Yorktown, December 11, 1862
On the 11th, early in the morning we fell in line and was marched off with packed knapsacks. We were marched to Gloster County and when we were there, marched 15 miles to Gloster Court House where we camped.
We went there with the calculations of fighting rebels, but they had run. I went on picket the same night. It was cold as the deuce and the officer that was officer of the guard put us under cover of a fence as much as he could so we would not be so apt to get fired at.
We laid close and kept a sharp look out. There was a picket shot and killed on post. The next morning we came off of picket.
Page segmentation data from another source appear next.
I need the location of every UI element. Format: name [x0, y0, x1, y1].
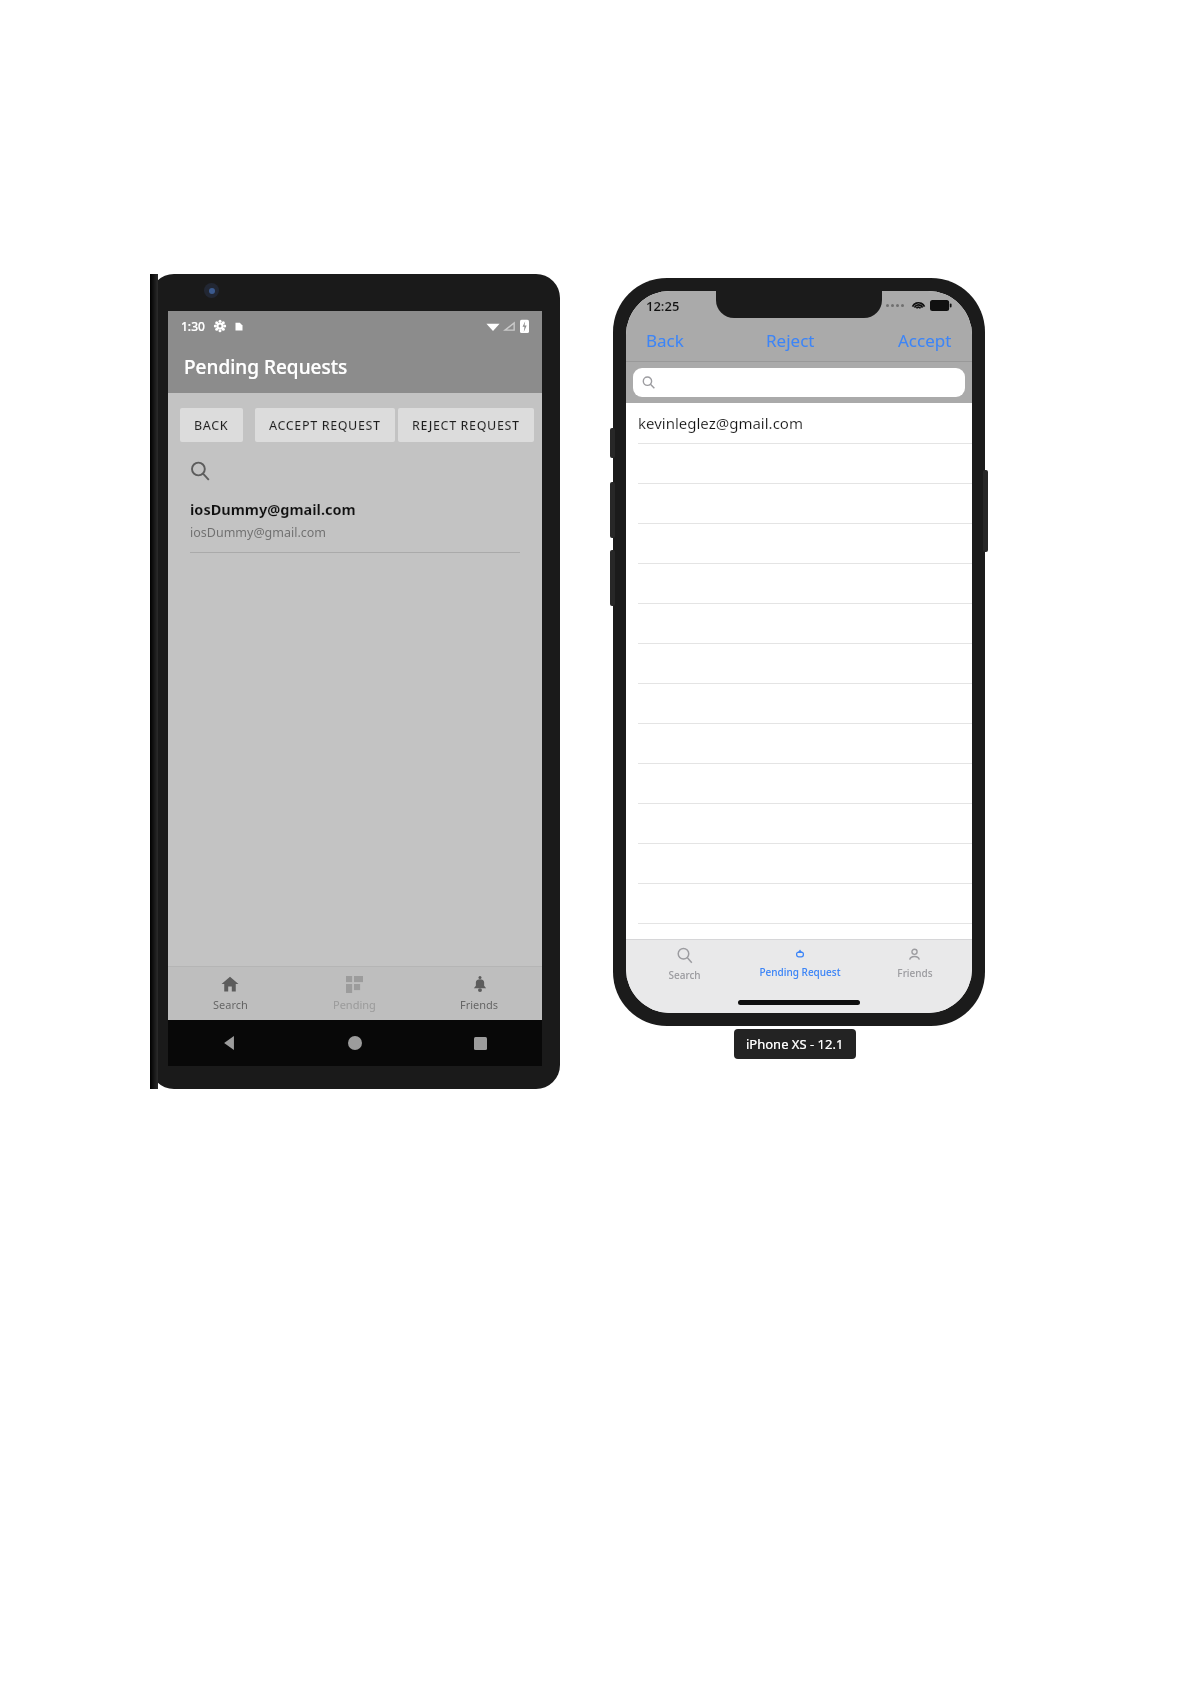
button[interactable]: Search — [168, 967, 292, 1020]
button[interactable]: Home — [339, 1027, 371, 1059]
staticText: Search — [668, 968, 701, 982]
staticText: iosDummy@gmail.com — [190, 499, 356, 519]
button[interactable]: ACCEPT REQUEST — [255, 408, 395, 442]
button[interactable]: Recents — [464, 1027, 496, 1059]
staticText: 12:25 — [646, 297, 680, 315]
button[interactable]: REJECT REQUEST — [398, 408, 534, 442]
staticText: Friends — [460, 997, 499, 1012]
button[interactable]: iosDummy@gmail.com — [168, 487, 542, 552]
button[interactable]: Back — [214, 1027, 246, 1059]
button[interactable]: Friends — [857, 940, 972, 991]
button[interactable]: Back — [638, 324, 692, 357]
button[interactable]: Search — [626, 940, 742, 991]
staticText: ACCEPT REQUEST — [269, 417, 381, 434]
staticText: iosDummy@gmail.com — [190, 524, 327, 541]
staticText: REJECT REQUEST — [412, 417, 520, 434]
staticText: BACK — [194, 417, 229, 434]
staticText: Reject — [766, 329, 815, 352]
button[interactable]: BACK — [180, 408, 243, 442]
staticText: kevinleglez@gmail.com — [638, 413, 803, 433]
staticText: Pending Requests — [184, 354, 348, 380]
button[interactable]: Search field — [633, 368, 965, 397]
staticText: Pending Request — [759, 965, 841, 979]
button[interactable]: kevinleglez@gmail.com — [626, 403, 972, 443]
staticText: Pending — [333, 997, 376, 1012]
button[interactable]: Pending — [292, 967, 417, 1020]
button[interactable]: Search — [184, 455, 216, 487]
button[interactable]: Accept — [890, 324, 960, 357]
staticText: Back — [646, 329, 684, 352]
staticText: Accept — [898, 329, 952, 352]
staticText: Search — [213, 997, 248, 1012]
staticText: 1:30 — [181, 318, 205, 334]
button[interactable]: Pending Request — [742, 940, 857, 991]
button[interactable]: Reject — [758, 324, 823, 357]
staticText: Friends — [897, 966, 933, 980]
button[interactable]: iPhone XS - 12.1 — [734, 1029, 856, 1059]
button[interactable]: Friends — [417, 967, 542, 1020]
staticText: iPhone XS - 12.1 — [746, 1035, 844, 1053]
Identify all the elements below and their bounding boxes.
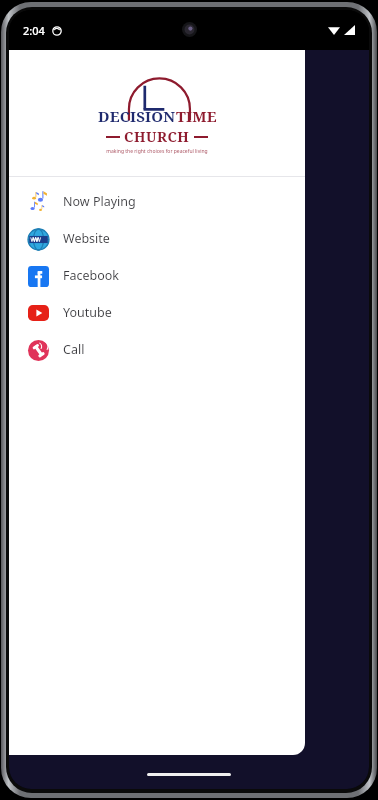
other: Website xyxy=(28,229,49,250)
staticText: CHURCH xyxy=(124,127,190,146)
staticText: Now Playing xyxy=(63,193,136,210)
other: Now Playing xyxy=(27,191,49,213)
button[interactable]: Call xyxy=(9,331,305,368)
button[interactable]: Website xyxy=(9,220,305,257)
staticText: Youtube xyxy=(63,304,112,321)
other: Youtube xyxy=(28,305,49,321)
other: Call xyxy=(28,340,49,361)
staticText: Website xyxy=(63,230,110,247)
button[interactable]: Facebook xyxy=(9,257,305,294)
staticText: Call xyxy=(63,341,85,358)
staticText: 2:04 xyxy=(23,23,45,38)
staticText: DECISION xyxy=(98,106,176,126)
button[interactable]: Youtube xyxy=(9,294,305,331)
button[interactable]: Now Playing xyxy=(9,183,305,220)
staticText: making the right choices for peaceful li… xyxy=(106,148,208,155)
staticText: Facebook xyxy=(63,267,120,284)
staticText: TIME xyxy=(176,106,217,126)
other: Facebook xyxy=(28,266,49,287)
The general gave orders for a detail to be made out of each regiment to go and forage. They went out in the country taking every horse, pig, sheep, ox, they could find. Also searched the houses taking all the guns powder and lead, whiskey, cider and so forth.
They did not get orders to take fowls, but they did not wait for the orders and I guess the general did not care much…
They told us that they did not see how we dare come so far out with out arms as there was rebels in the swamps right below the farm, so we began to make our way to camp, for if they should get us, they would cut our throats in a minute.
We got to camp about noon. Then we went out on a foraging party…
We got paid yesterday. I sent $35 in an express envelope to father last night. I wish he would let mother have $10 of it.
Write as soon as you get this and let me know if you got the money and if you are all well or not. Write all the news. Write a good long answer. Excuse poor spelling, bad writing, as this is wrote with a rebel pen. No more at present.